Yes, that is the hazard of customizing one of the templates.

If you are willing to add an extra step to your processing, you can run the 
file through an identity stylesheet that leaves everything the same except the 
xlink:href attribute for those links.  Then you could apply the regular 
stylesheet to format it.

If you want to do it all within your customization, then this should work:

<xsl:template match="link[@role = 'relative']">
  <xsl:variable name="new.element">
    <foo>
      <xsl:copy>
        <xsl:attribute name="xlink:href">
         <xsl:value-of select="concat('http://prefix/', @xlink:href)"/>
       </xsl:attribute>
       <xsl:apply-templates/>
      </xsl:copy>
    </foo>
  </xsl:variable>
  <xsl:apply-templates select="exsl:node-set($new.element)/foo/*"/>
</xsl:template>
</xsl:stylesheet>

This puts the modified copy of the element into a fake element, and saves the 
result tree fragment to a variable.  Then it converts the fragment to a 
node-set using the exsl:node-set() function, and then selects the modified link 
element to apply-templates to.  The fake element is needed to avoid processing 
the root of the temporary node set.  In DocBook XSL, the root element is 
handled in a special way to set up an FO document with page-masters, and you 
want to avoid that by *not* processing the root element.  That's the tricky 
part I was referring to earlier.

Bob Stayton
Sagehill Enterprises
[email protected]


From: natk 
Sent: Monday, September 16, 2013 3:30 PM
To: Bob Stayton 
Subject: Re: [docbook-apps] Convert a relative file link to a URL in docbook


Thanks for the prompt reply. Yes I had thought of that solution, but it does 
not seem very maintainable. If that template changes when the library is 
upgraded, my customization layer will mean that I don't see those changes. 

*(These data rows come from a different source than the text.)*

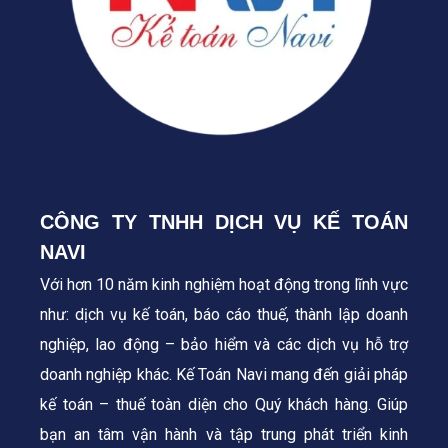
CÔNG TY TNHH DỊCH VỤ KẾ TOÁN
NAVI
Với hơn 10 năm kinh nghiệm hoạt động trong lĩnh vực
như: dịch vụ kế toán, báo cáo thuế, thành lập doanh
nghiệp, lao động – bảo hiểm và các dịch vụ hỗ trợ
doanh nghiệp khác. Kế Toán Navi mang đến giải pháp
kế toán – thuế toàn diện cho Quý khách hàng.
Giúp
bạn an tâm vận hành và tập trung phát triển kinh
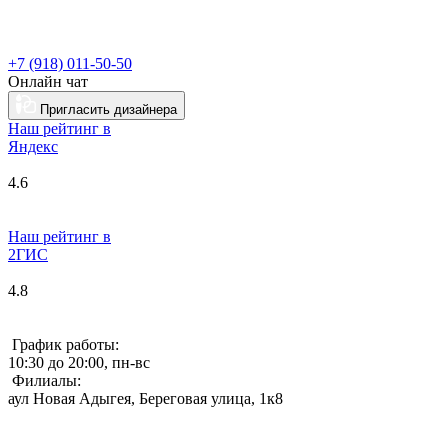
+7 (918) 011-50-50
Онлайн чат
Пригласить дизайнера
Наш рейтинг в
Я
ндекс
4.6
Наш рейтинг в
2ГИС
4.8
График работы:
10:30 до 20:00, пн-вс
Филиалы:
аул Новая Адыгея, Береговая улица, 1к8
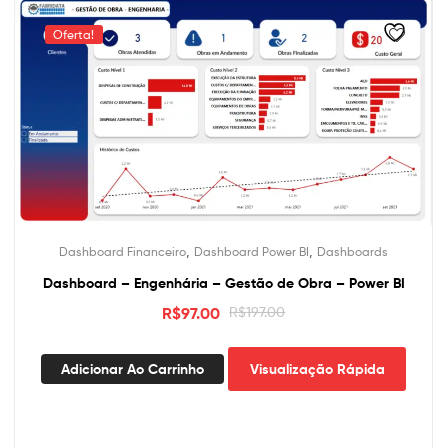
Oferta!
,
,
Dashboard Financeiro
Dashboard Power BI
Dashboards
Dashboard – Engenhária – Gestão de Obra – Power BI
O
O
R$
97.00
R$
197.00
preço
preço
original
atual
Adicionar Ao Carrinho
Visualização Rápida
era:
é:
R$197.00.
R$97.00.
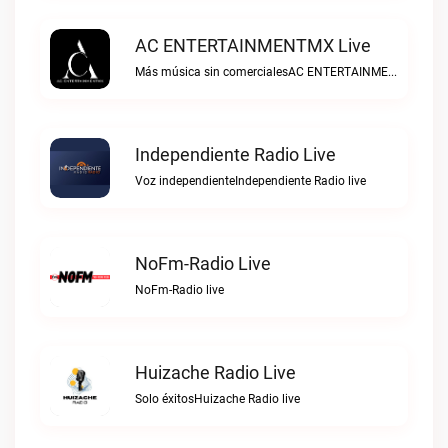
AC ENTERTAINMENTMX Live
Más música sin comercialesAC ENTERTAINMENTMX live
Independiente Radio Live
Voz independienteIndependiente Radio live
NoFm-Radio Live
NoFm-Radio live
Huizache Radio Live
Solo éxitosHuizache Radio live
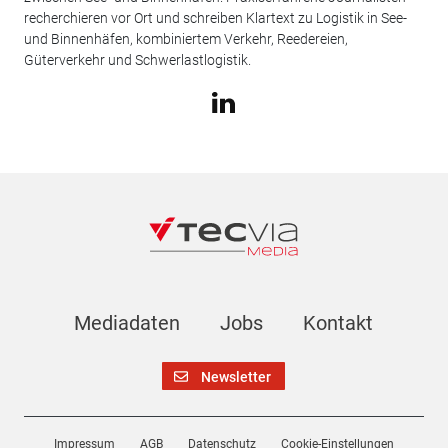
recherchieren vor Ort und schreiben Klartext zu Logistik in See-
und Binnenhäfen, kombiniertem Verkehr, Reedereien,
Güterverkehr und Schwerlastlogistik.
Mediadaten
Jobs
Kontakt
Newsletter
Impressum
AGB
Datenschutz
Cookie-Einstellungen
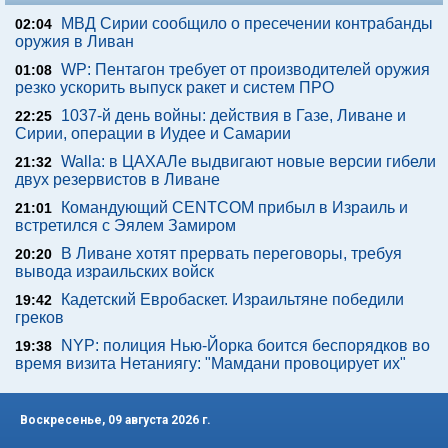
МВД Сирии сообщило о пресечении контрабанды
02:04
оружия в Ливан
WP: Пентагон требует от производителей оружия
01:08
резко ускорить выпуск ракет и систем ПРО
1037-й день войны: действия в Газе, Ливане и
22:25
Сирии, операции в Иудее и Самарии
Walla: в ЦАХАЛе выдвигают новые версии гибели
21:32
двух резервистов в Ливане
Командующий CENTCOM прибыл в Израиль и
21:01
встретился с Эялем Замиром
В Ливане хотят прервать переговоры, требуя
20:20
вывода израильских войск
Кадетский Евробаскет. Израильтяне победили
19:42
греков
NYP: полиция Нью-Йорка боится беспорядков во
19:38
время визита Нетаниягу: "Мамдани провоцирует их"
Воскресенье, 09 августа 2026 г.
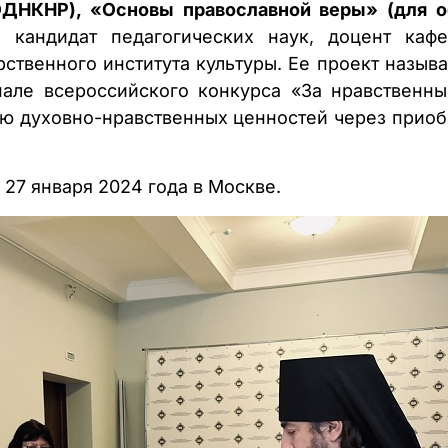
ОДНКНР), «Основы православной веры» (для о
, кандидат педагогических наук, доцент ка
ственного института культуры. Ее проект называ
але всероссийского конкурса «За нравственны
ю духовно-нравственных ценностей через прио
27 января 2024 года в Москве.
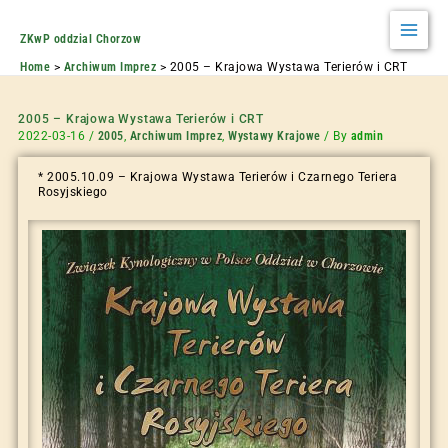
ZKwP oddzial Chorzow
Home
Archiwum Imprez
2005 – Krajowa Wystawa Terierów i CRT
2005 – Krajowa Wystawa Terierów i CRT
2022-03-16
/
2005
,
Archiwum Imprez
,
Wystawy Krajowe
/ By
admin
* 2005.10.09 – Krajowa Wystawa Terierów i Czarnego Teriera
Rosyjskiego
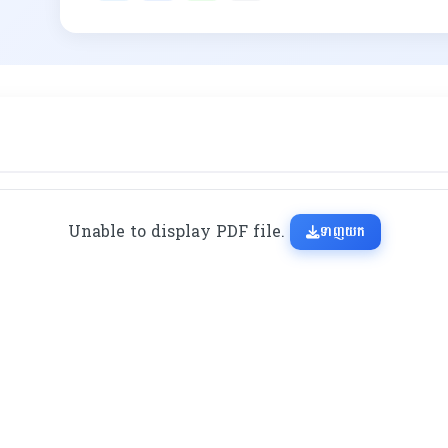
Unable to display PDF file.
ទាញយក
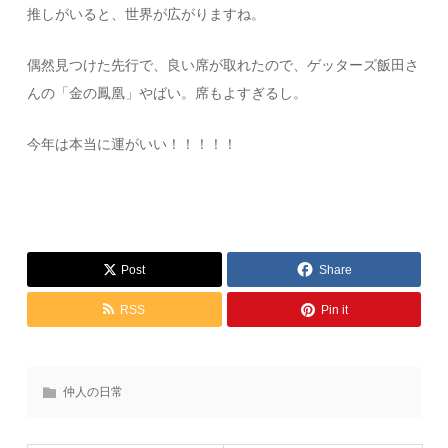
推しがいると、世界が広がりますね。
偶然見つけた先行で、良い席が取れたので、ゲッターズ飯田さ
んの「金の鳳凰」やばい。席もよすぎるし。
今年は本当に運がいい！！！！！
Post
Share
RSS
Pin it
仲人の日常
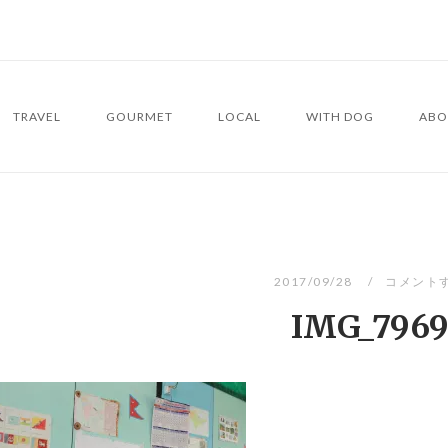
TRAVEL
GOURMET
LOCAL
WITH DOG
ABO
2017/09/28
コメント
IMG_796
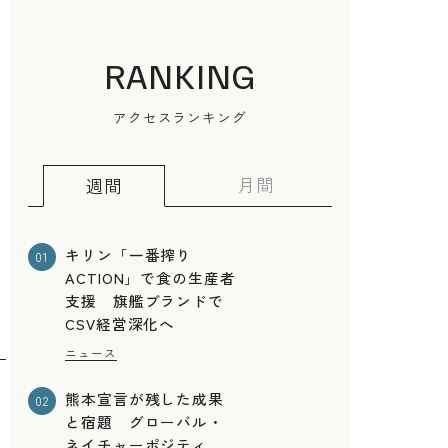
RANKING
アクセスランキング
月間
週間
キリン「一番搾り
01
ACTION」で食の生産者
支援 旗艦ブランドで
CSV経営深化へ
ニュース
熊本宣言が残した成果
02
と宿題 グローバル・
ネイチャーポジティ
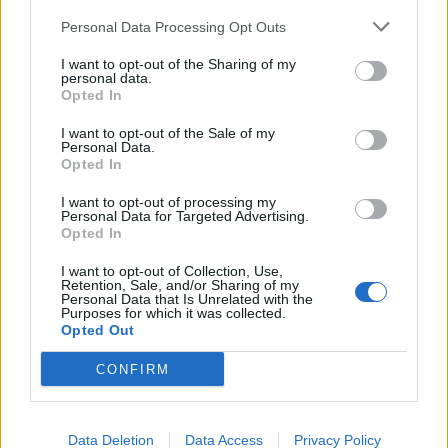
Le miel de sapin :
apprécié pour son action sur la
Personal Data Processing Opt Outs
toux sèche et les bronchites.
I want to opt-out of the Sharing of my
Le miel de manuka :
originaire de Nouvelle-
personal data.
Opted In
Zélande, très prisé pour ses propriétés
antibactériennes exceptionnelles (attention, son
I want to opt-out of the Sale of my
Personal Data.
prix est élevé).
Opted In
Il est conseillé de choisir un miel local, non pasteurisé
I want to opt-out of processing my
Personal Data for Targeted Advertising.
et issu de l’agriculture biologique si possible, afin de
Opted In
profiter au maximum de ses bienfaits.
I want to opt-out of Collection, Use,
Retention, Sale, and/or Sharing of my
Bien utiliser le miel : précautions et
Personal Data that Is Unrelated with the
Purposes for which it was collected.
conseils pratiques
Opted Out
Le miel est un produit naturel, mais il doit être
CONFIRM
consommé avec discernement :
Ne pas donner de miel aux enfants de moins de 1
Data Deletion
Data Access
Privacy Policy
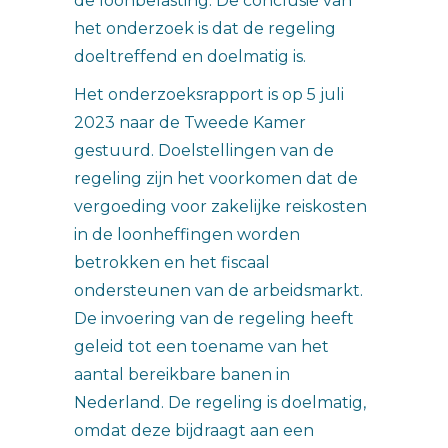
de loonbelasting. De conclusie van
het onderzoek is dat de regeling
doeltreffend en doelmatig is.
Het onderzoeksrapport is op 5 juli
2023 naar de Tweede Kamer
gestuurd. Doelstellingen van de
regeling zijn het voorkomen dat de
vergoeding voor zakelijke reiskosten
in de loonheffingen worden
betrokken en het fiscaal
ondersteunen van de arbeidsmarkt.
De invoering van de regeling heeft
geleid tot een toename van het
aantal bereikbare banen in
Nederland. De regeling is doelmatig,
omdat deze bijdraagt aan een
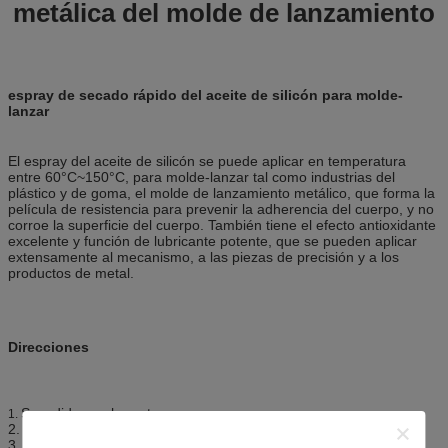
metálica del molde de lanzamiento
espray de secado rápido del aceite de silicón para molde-
lanzar
El espray del aceite de silicón se puede aplicar en temperatura
entre 60°C~150°C, para molde-lanzar tal como industrias del
plástico y de goma, el molde de lanzamiento metálico, que forma la
película de resistencia para prevenir la adherencia del cuerpo, y no
corroe la superficie del cuerpo. También tiene el efecto antioxidante
excelente y función de lubricante potente, que se pueden aplicar
extensamente al mecanismo, a las piezas de precisión y a los
productos de metal.
Direcciones
Sacudida mucho antes uso;
1.
2. espray a las piezas necesarias para ser limpiado;
3. limpie las piezas con el paño limpio;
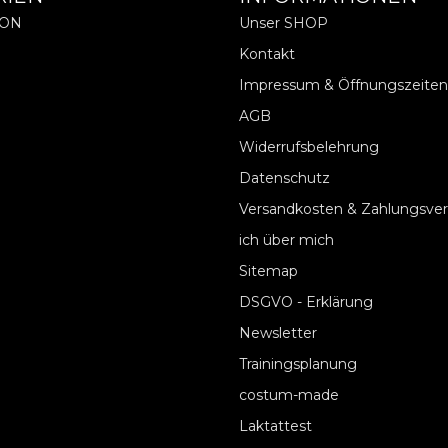
ION
Unser SHOP
Kontakt
Impressum & Öffnungszeiten
AGB
Widerrufsbelehrung
Datenschutz
Versandkosten & Zahlungsve
ich über mich
Sitemap
DSGVO - Erklärung
Newsletter
Trainingsplanung
costum-made
Laktattest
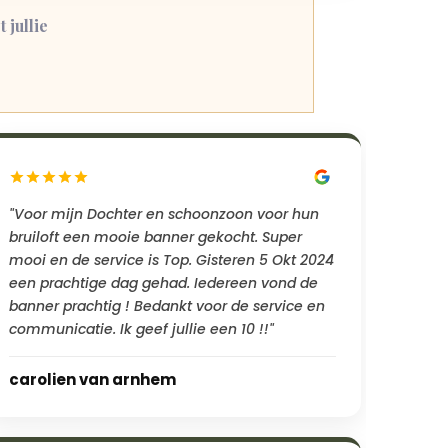
 jullie
"Voor mijn Dochter en schoonzoon voor hun
bruiloft een mooie banner gekocht. Super
mooi en de service is Top. Gisteren 5 Okt 2024
een prachtige dag gehad. Iedereen vond de
banner prachtig ! Bedankt voor de service en
communicatie. Ik geef jullie een 10 !!"
carolien van arnhem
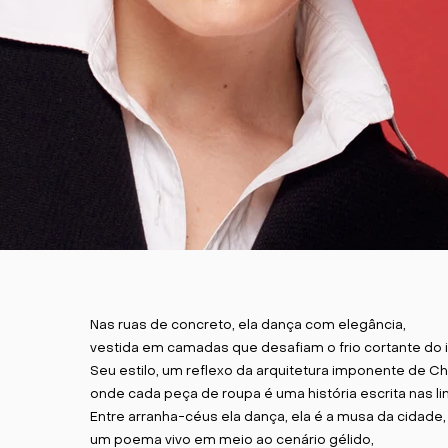
Nas ruas de concreto, ela dança com elegância,
vestida em camadas que desafiam o frio cortante do 
Seu estilo, um reflexo da arquitetura imponente de Ch
onde cada peça de roupa é uma história escrita nas li
Entre arranha-céus ela dança, ela é a musa da cidade,
um poema vivo em meio ao cenário gélido,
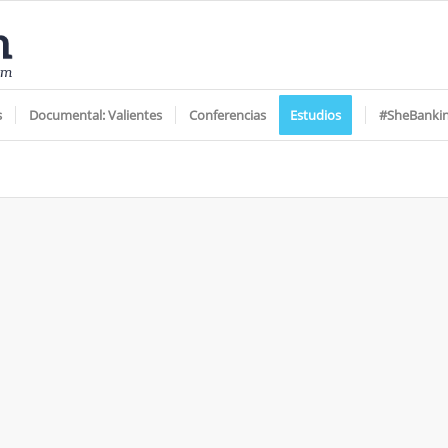
s
Documental: Valientes
Conferencias
Estudios
#SheBanki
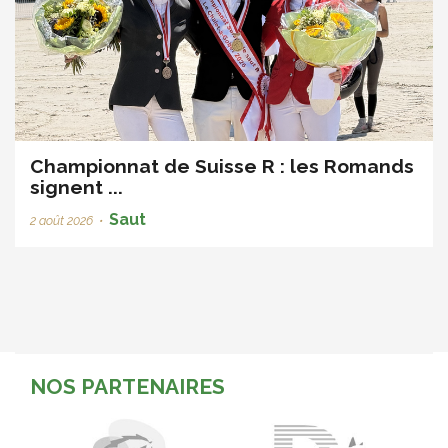
Championnat de Suisse R : les Romands
signent ...
Saut
2 août 2026
•
NOS PARTENAIRES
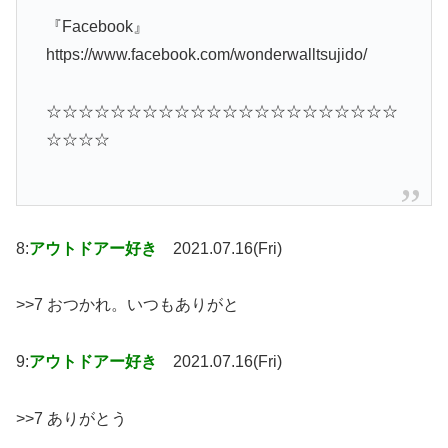
『Facebook』
https://www.facebook.com/wonderwalltsujido/
☆☆☆☆☆☆☆☆☆☆☆☆☆☆☆☆☆☆☆☆☆☆
☆☆☆☆
8:
アウトドアー好き
2021.07.16(Fri)
>>7 おつかれ。いつもありがと
9:
アウトドアー好き
2021.07.16(Fri)
>>7 ありがとう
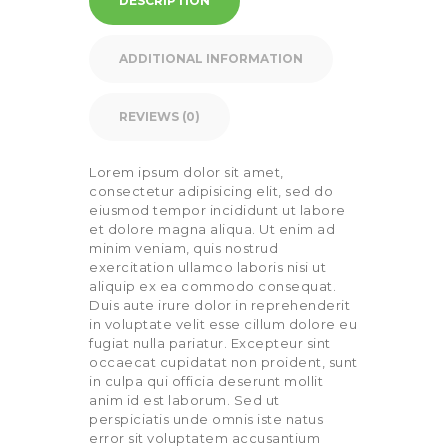
DESCRIPTION
ADDITIONAL INFORMATION
REVIEWS (0)
Lorem ipsum dolor sit amet,
consectetur adipisicing elit, sed do
eiusmod tempor incididunt ut labore
et dolore magna aliqua. Ut enim ad
minim veniam, quis nostrud
exercitation ullamco laboris nisi ut
aliquip ex ea commodo consequat.
Duis aute irure dolor in reprehenderit
in voluptate velit esse cillum dolore eu
fugiat nulla pariatur. Excepteur sint
occaecat cupidatat non proident, sunt
in culpa qui officia deserunt mollit
anim id est laborum. Sed ut
perspiciatis unde omnis iste natus
error sit voluptatem accusantium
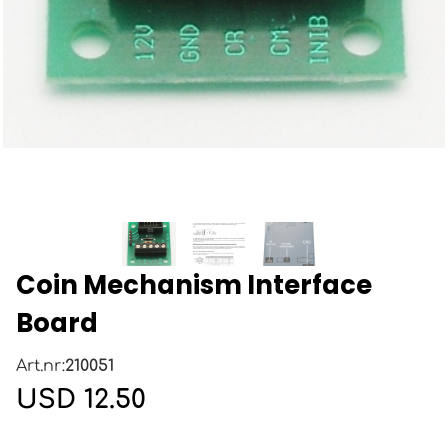
Coin Mechanism Interface
Board
Art.nr:
210051
USD 12.50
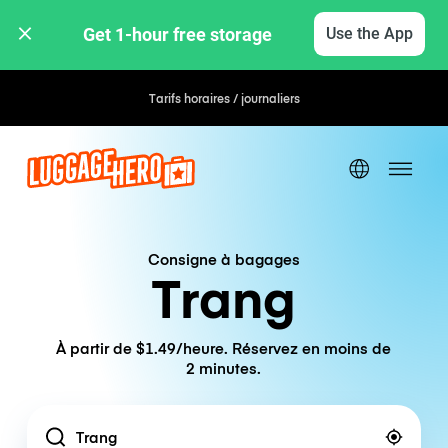
Get 1-hour free storage 
Use the App
Tarifs horaires / journaliers
Consigne à bagages
Trang
À partir de $1.49/heure. Réservez en moins de
2 minutes.
Location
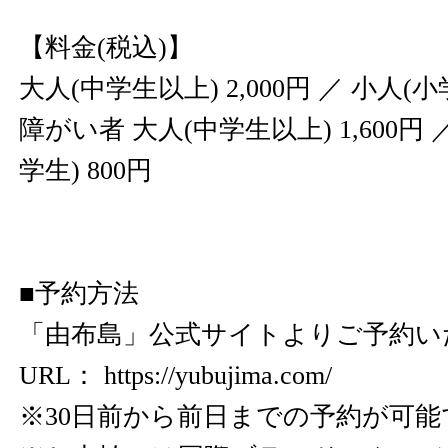
【料金(税込)】
大人(中学生以上) 2,000円 ／ 小人(小学
障がい者 大人(中学生以上) 1,600円
学生) 800円
■予約方法
「由布島」公式サイトよりご予約い
URL：
https://yubujima.com/
※30日前から前日までの予約が可能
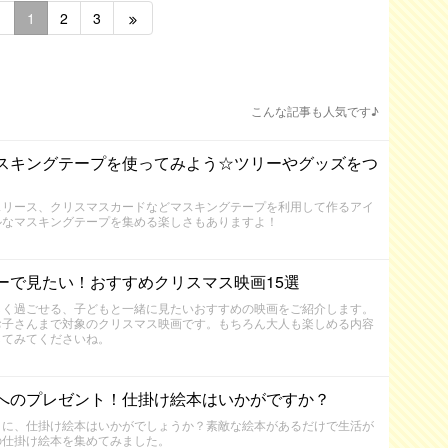
1
2
3
こんな記事も人気です♪
スキングテープを使ってみよう☆ツリーやグッズをつ
スリース、クリスマスカードなどマスキングテープを利用して作るアイ
ルなマスキングテープを集める楽しさもありますよ！
ーで見たい！おすすめクリスマス映画15選
しく過ごせる、子どもと一緒に見たいおすすめの映画をご紹介します。
お子さんまで対象のクリスマス映画です。もちろん大人も楽しめる内容
してみてくださいね。
へのプレゼント！仕掛け絵本はいかがですか？
トに、仕掛け絵本はいかがでしょうか？素敵な絵本があるだけで生活が
の仕掛け絵本を集めてみました。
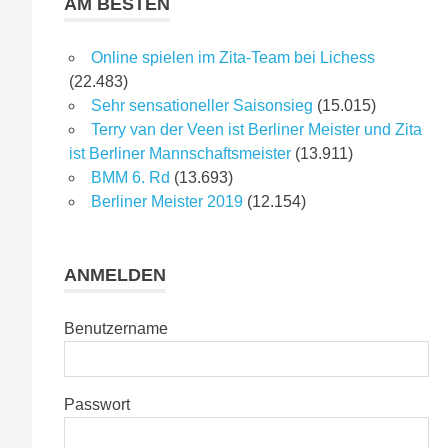
AM BESTEN
Online spielen im Zita-Team bei Lichess
(22.483)
Sehr sensationeller Saisonsieg
(15.015)
Terry van der Veen ist Berliner Meister und Zita
ist Berliner Mannschaftsmeister
(13.911)
BMM 6. Rd
(13.693)
Berliner Meister 2019
(12.154)
ANMELDEN
Benutzername
Passwort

On Tue, Sep 17, 2013 at 7:48 AM, Bob Stayton <[email protected]> wrote:

  Hi Natalie,
  I see what you are trying to do, by using XSL to modify the incoming element 
and then use apply-templates on the result.  However, that is tricky to do in 
XSL, because the xsl:copy creates what's called a "result tree fragment", which 
is not a node in the document, so you cannot directly apply templates to it.  
It can be converted to a node, but then it loses any context, further 
complicating the process.

  I would instead suggest you copy and modify the template named 'simple.xlink' 
from fo/inline.xsl.  That template is used to form the fo:basic-link element 
from any number of DocBook linking elements.  Unfortunately, it is a big 
template because of the variety of linking methods in DocBook, but your change 
is pretty simple.  In your customized template, change this:

         <!-- otherwise it's a URI -->
          <xsl:otherwise>
            <fo:basic-link external-destination="url({$xhref})">
              <xsl:apply-templates select="." mode="simple.xlink.properties"/>
              <xsl:copy-of select="$content"/>
            </fo:basic-link>

  to this:

          <!-- otherwise it's a URI -->
          <xsl:otherwise>
            <xsl:variable name="uri">
              <xsl:choose>
                <xsl:when test="$node/@role = 'relative'"> 

                  <xsl:value-of select="concat('http://prefix/', @xlink:href)"/>

                </xsl:when>
                <xsl:otherwise>
                  <xsl:value-of select="@xlink:href"/>
                </xsl:otherwise>
              </xsl:choose>
            </xsl:variable>
            <fo:basic-link external-destination="url({$uri})">
              <xsl:apply-templates select="." mode="simple.xlink.properties"/>
              <xsl:copy-of select="$content"/>
            </fo:basic-link>

  Bob Stayton
  Sagehill Enterprises
  [email protected]


  From: Natalie Kershaw 
  Sent: Monday, September 16, 2013 12:13 PM
  To: [email protected] 
  Subject: [docbook-apps] Convert a relative file link to a URL in docbook


  I am using docbook as a source for HTML and PDF output. In the docbook 
source, I have a series of links which are relative (pointing to javadoc 
files), which is fine for the HTML output because the javadoc files are 
deployed alongside the original document. For the PDF output, I would like to 
convert these to absolute links by way of prepending a URL prefix. Is this 
possible? I have added a 'relative' role to these links and have tried adding a 
fo customization layer:

<xsl:template match="d:link[@role='relative']">
  <xsl:copy>
    <xsl:attribute name="xlink:href">
      <xsl:value-of select="concat('http://prefix/', @xlink:href)"/>
    </xsl:attribute>
  </xsl:copy>
  <xsl:apply-templates select="d:link"/>
</xsl:template>
This seems to half-work in that it does prepend the prefix to the link href, 
but then it does not convert the link element into FO.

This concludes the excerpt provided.